La drôle de vie d’une matrice d’estampe, ou comment Charles X est devenu Louis-Philippe

Une image peut en cacher une autre, ou comment les éditeurs d’estampes ‘actualisaient’ leurs fonds… 

Petit imprimeur d’imagerie populaire installé à Nancy, François Desfeuilles décide d’éditer un portrait du souverain en place. Son jeune collaborateur, le graveur Jean-Baptiste Thiébault réalise une estampe représentant Charles X, laquelle est déposée par Desfeuilles le 31 mai 1830. Manque de bol pour notre éditeur, la révolution de Juillet intervient. Charles X abdique le 2 août, et, sept jours plus tard, Louis-Philippe est intronisé roi des Français.

Jean-Baptiste Thiébault, Louis-Philippe Ier, roi des Français, 1830, xylographie, ed. Desfeuilles, Nancy (BnF, estampes)
Jean-Baptiste Thiébault, Louis-Philippe Ier, roi des Français, 1830, xylographie, ed. Desfeuilles, Nancy (BnF, estampes)

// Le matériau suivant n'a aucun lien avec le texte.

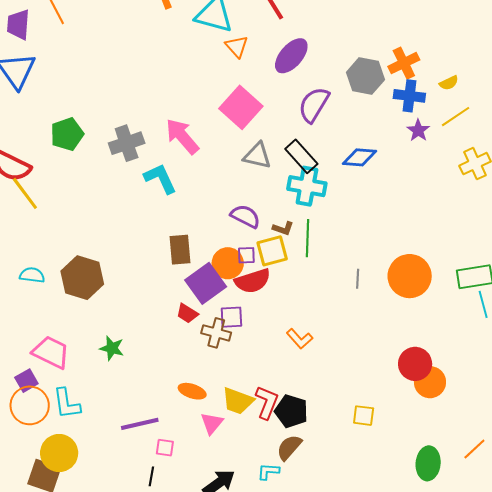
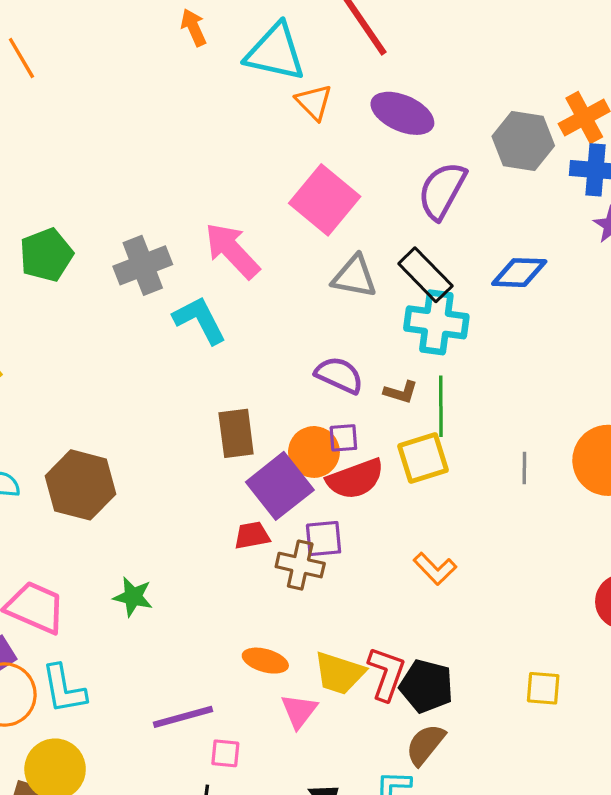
purple ellipse: (291, 56) -> (402, 113), turned 75
yellow square: (272, 251) -> (423, 458), moved
red trapezoid: (187, 313) -> (252, 535), turned 140

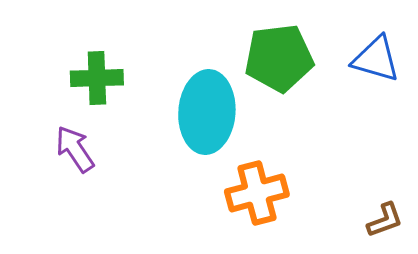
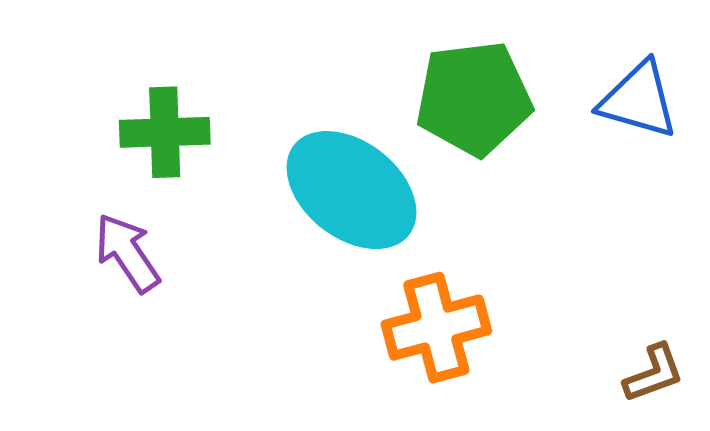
cyan ellipse: (207, 112) -> (351, 190), turned -56

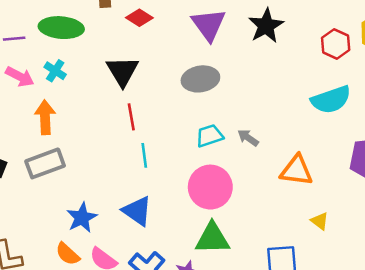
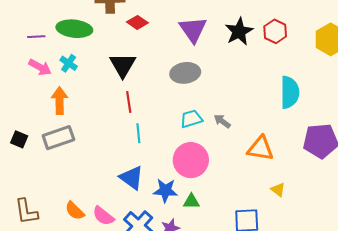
red hexagon: (336, 44) -> (275, 31), moved
cyan semicircle: (331, 100) -> (290, 92), turned -72
blue star: (82, 218) -> (165, 190), moved, turned 30
green triangle: (212, 238) -> (191, 201), size x0.6

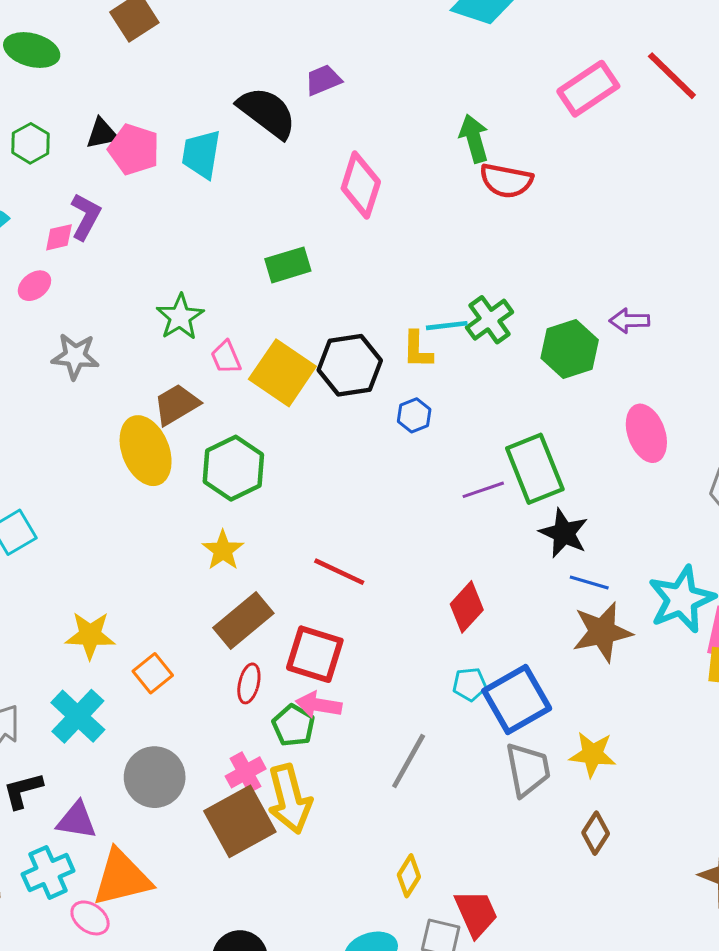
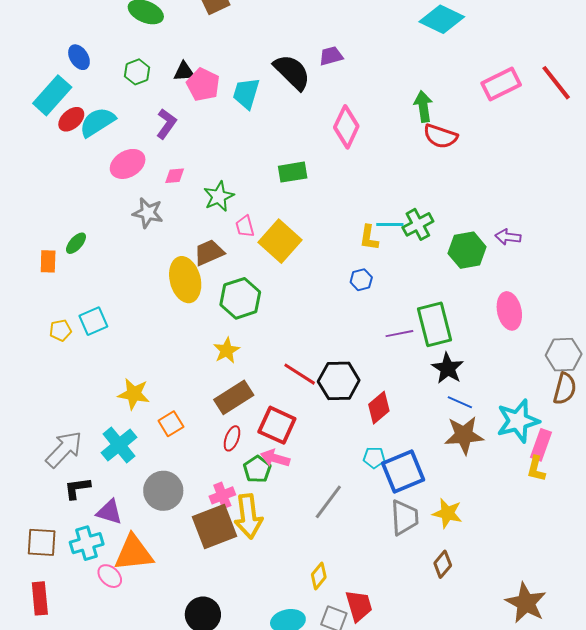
pink diamond: (59, 237) -> (175, 176), moved
pink ellipse: (34, 286) -> (128, 164), size x1.6
black hexagon: (350, 365) -> (339, 381), moved

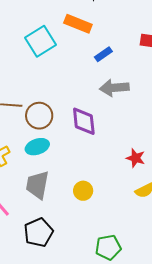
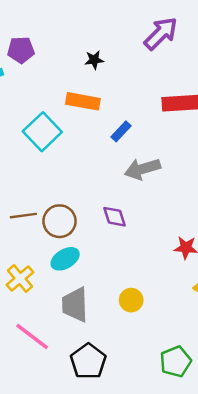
purple diamond: (84, 121) -> (114, 217), size x0.7

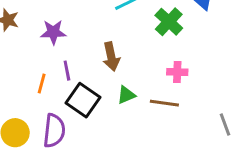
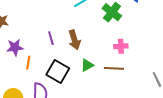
purple star: (53, 32) -> (15, 47), moved
purple line: (67, 71) -> (51, 38), moved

Que faire du portrait d’un souverain qui n’est plus roi de rien ? Il n’y a plus d’acheteurs pour cette image tandis que la demande risque d’être forte pour le portrait du nouveau roi des Français, Louis-Philippe. Desfeuilles ne veut pas rater cette mane, d’autant que le contexte est devenu difficile pour sa fabrique : depuis quelques années, il est concurrencé par deux autres éditeurs qui se sont installés à Nancy et qui publient, comme lui, des images populaires. Desfeuilles veut donc être le premier à commercialiser le portrait de Louis-Philippe pour leur couper l’herbe sous le pied!

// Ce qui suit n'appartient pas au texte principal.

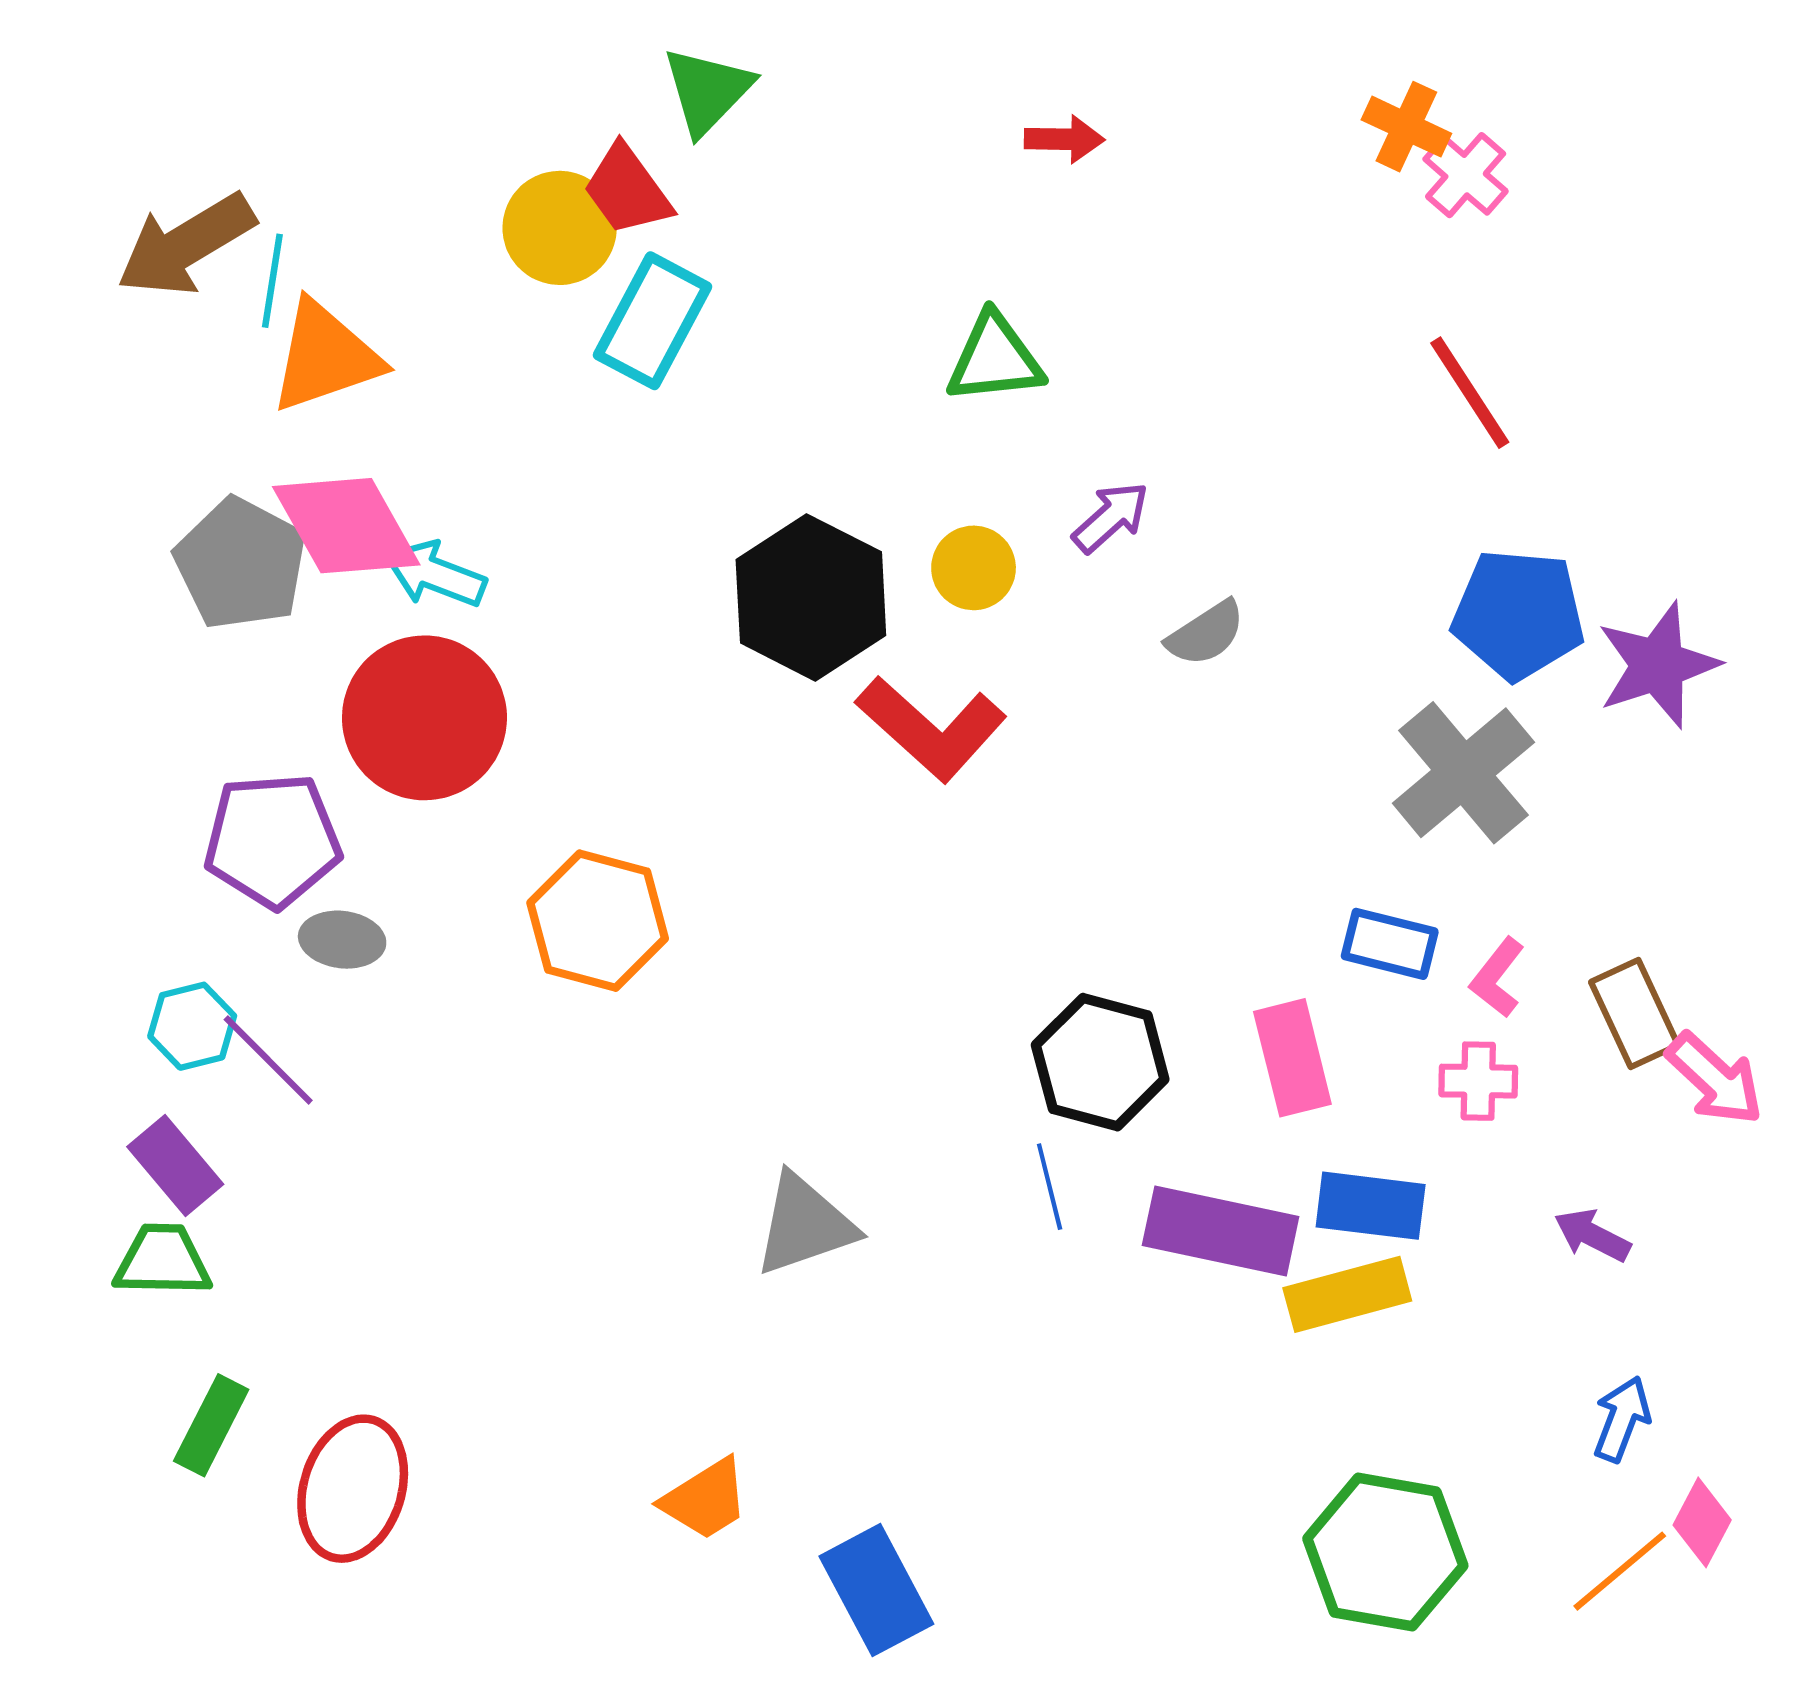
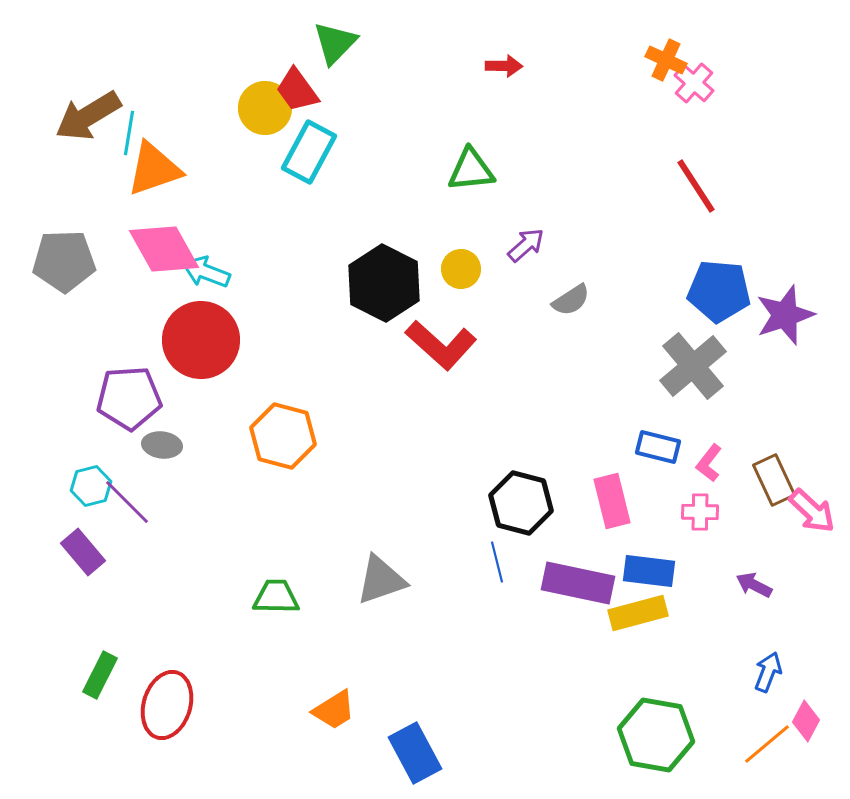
gray pentagon: (241, 564) -> (64, 261), moved, turned -30
green trapezoid: (163, 1261) -> (276, 597), moved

Plutôt que de réaliser une nouvelle composition, il demande à Jean-Baptiste de reprendre la matrice qu’il a gravé quelques moins plus tôt : en deux trois coups de gouge, le travail est fait : Charles X est devenu Louis-Philippe ! Le 21 août, Desfeuilles envoie au dépôt légal sa nouvelle estampe.

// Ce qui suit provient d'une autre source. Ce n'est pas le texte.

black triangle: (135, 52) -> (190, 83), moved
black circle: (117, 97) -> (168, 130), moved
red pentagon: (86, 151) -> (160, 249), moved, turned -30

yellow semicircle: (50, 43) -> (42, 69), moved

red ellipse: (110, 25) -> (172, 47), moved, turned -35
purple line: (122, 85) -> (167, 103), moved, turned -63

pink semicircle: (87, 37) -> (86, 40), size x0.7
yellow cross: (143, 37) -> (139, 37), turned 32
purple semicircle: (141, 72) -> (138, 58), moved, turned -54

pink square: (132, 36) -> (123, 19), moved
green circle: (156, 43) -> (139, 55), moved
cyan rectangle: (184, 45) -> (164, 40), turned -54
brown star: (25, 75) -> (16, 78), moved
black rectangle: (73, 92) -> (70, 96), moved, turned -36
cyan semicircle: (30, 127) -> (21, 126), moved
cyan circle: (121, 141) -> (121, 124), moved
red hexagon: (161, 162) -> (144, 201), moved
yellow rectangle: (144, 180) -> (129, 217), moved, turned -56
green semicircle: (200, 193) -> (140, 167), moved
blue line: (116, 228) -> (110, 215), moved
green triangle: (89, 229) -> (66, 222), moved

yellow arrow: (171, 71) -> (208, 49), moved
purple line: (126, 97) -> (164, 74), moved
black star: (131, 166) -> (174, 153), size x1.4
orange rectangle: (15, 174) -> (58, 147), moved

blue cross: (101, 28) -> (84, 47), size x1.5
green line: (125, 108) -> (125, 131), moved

Jean-Baptiste Thiébault, L'Impératrice de Russie (1er état, 1829) / Marie-Amélie (2e état, 1830), xylographie, ed. Desfeuilles, Nancy (BnF, estampes)
Jean-Baptiste Thiébault, L’Impératrice de Russie (1er état, 1829) / Marie-Amélie (2e état, 1830), xylographie, ed. Desfeuilles, Nancy (BnF, estampes)
Matrice de bois gravée par Thiébault
Matrice de bois gravée par Thiébault, MUCEM

S’il commercialise maintenant le portrait de Louis Philippe, il lui faut aussi éditer celui de la Reine, Marie-Amélie. De la même façon, Jean-Baptiste Thiébault va modifier un portrait de l’Impératrice  de Russie qu’il avait gravé en 1829 pour le transformer en portrait de Marie-Amélie. Ce second cas est parfaitement documenté puisque le MUCEM conserve la matrice de l’estampe ! Elle permet de comprendre comment Thiébault a procédé. Tout d’abord, il a fait disparaître le sceptre de l’impératrice de quelques coups de ciseau. Ensuite, il faut modifier le visage. Thiébault n’y est pas allé par quatre chemins : il a découpé à la scie la planche de bois, décapité l’impératrice de Russie ! Sur un autre morceau de bois, aux mêmes dimensions que celui retiré, il a gravé un nouveau visage – très stéréotypé, nous sommes dans l’imagerie populaire ! Le corps de l’ancienne impératrice de Russie est assemblé au visage de la Reine Marie-Amélie pour l’impression et le tour est joué ! Desfeuilles peut vendre ses portraits de la souveraine ! Malheureusement, si le musée conserve encore l’élément d’impression du corps à cheval, les matrices des deux têtes ont été depuis perdues…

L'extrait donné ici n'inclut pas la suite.